━━━━━ Material for the task
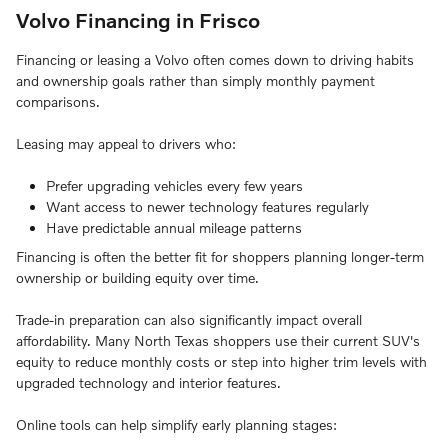
Volvo Financing in Frisco
Financing or leasing a Volvo often comes down to driving habits
and ownership goals rather than simply monthly payment
comparisons.
Leasing may appeal to drivers who:
Prefer upgrading vehicles every few years
Want access to newer technology features regularly
Have predictable annual mileage patterns
Financing is often the better fit for shoppers planning longer-term
ownership or building equity over time.
Trade-in preparation can also significantly impact overall
affordability. Many North Texas shoppers use their current SUV's
equity to reduce monthly costs or step into higher trim levels with
upgraded technology and interior features.
Online tools can help simplify early planning stages:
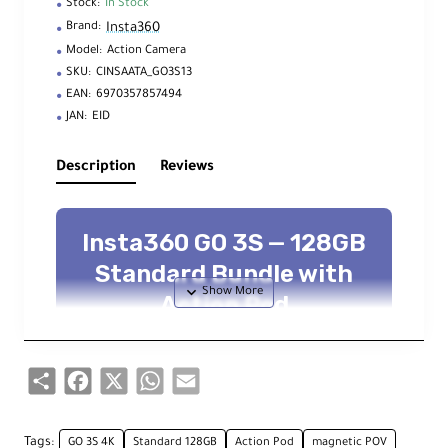
Stock:
In Stock
Insta360
Brand:
Model:
Action Camera
SKU:
CINSAATA_GO3S13
EAN:
6970357857494
JAN:
EID
Description
Reviews
Insta360 GO 3S — 128GB
Standard Bundle with
Action Pod
Mini 4K action cam • FlowState + 360°
Horizon Lock • 2.2″ flip touchscreen •
dual mics • longer battery life
Share
Facebook
X
WhatsApp
Email
4K up to 30 fps
2.7K slow-mo up to 100 fps
128 GB internal storage
Tags:
GO 3S 4K
Standard 128GB
Action Pod
magnetic POV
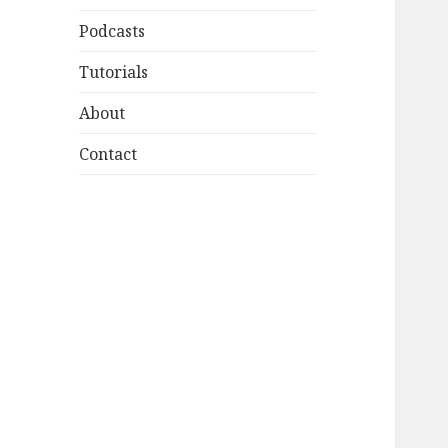
Podcasts
Tutorials
About
Contact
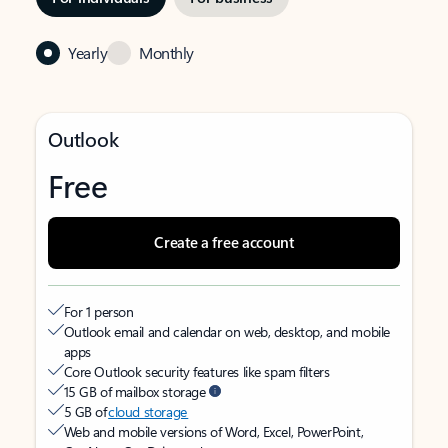
Yearly
Monthly
Outlook
Free
Create a free account
For 1 person
Outlook email and calendar on web, desktop, and mobile
apps
Core Outlook security features like spam filters
15 GB of mailbox storage
5 GB of
cloud storage
Web and mobile versions of Word, Excel, PowerPoint,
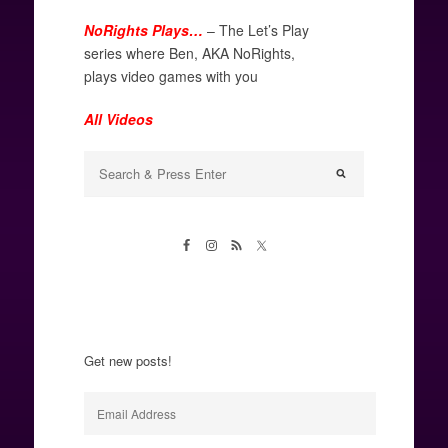
NoRights Plays…
– The Let’s Play
series where Ben, AKA NoRights,
plays video games with you
All Videos
Get new posts!
Email
Address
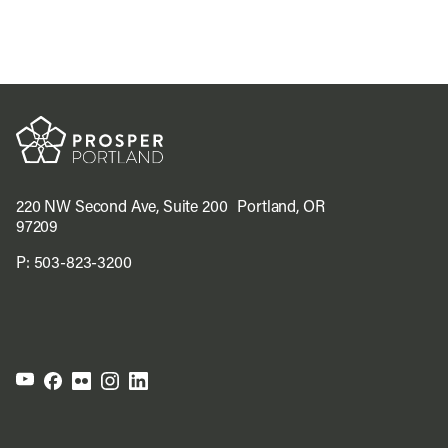
220 NW Second Ave, Suite 200 Portland, OR
97209
P:
503-823-3200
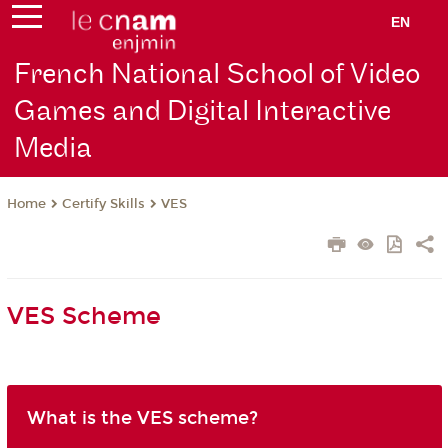
EN
French National School of Video
Games and Digital Interactive
Media
Certify Skills
VES
Home
VES Scheme
What is the VES scheme?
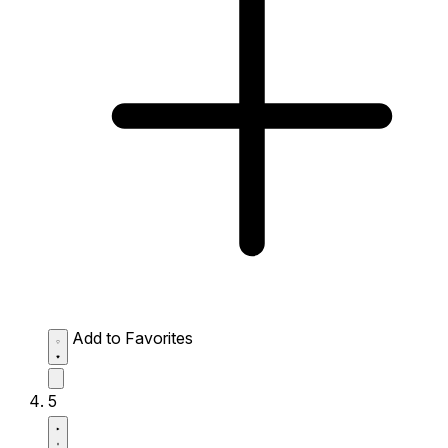
Add to Favorites
5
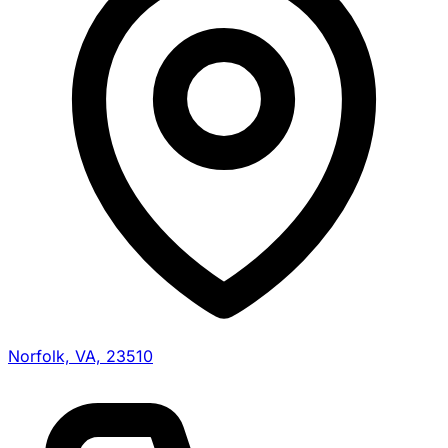
Norfolk, VA, 23510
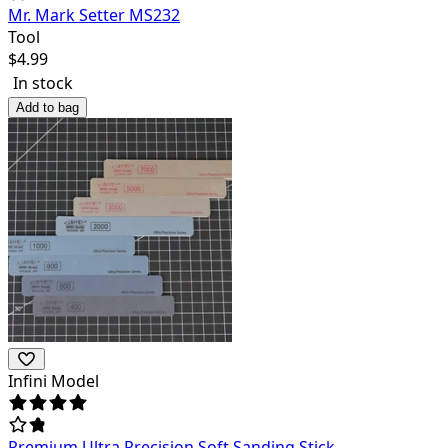
Mr. Mark Setter MS232
Tool
$
4.99
In stock
Add to bag
Infini Model
Premium Ultra Precision Soft Sanding Stick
━━━━━━━━━━
▶ [Requirement] Where the word "Standard" appears in a line of the entries, copy that line.

▶ [Response for this exercise]
Standard Bundle with
Standard 128GB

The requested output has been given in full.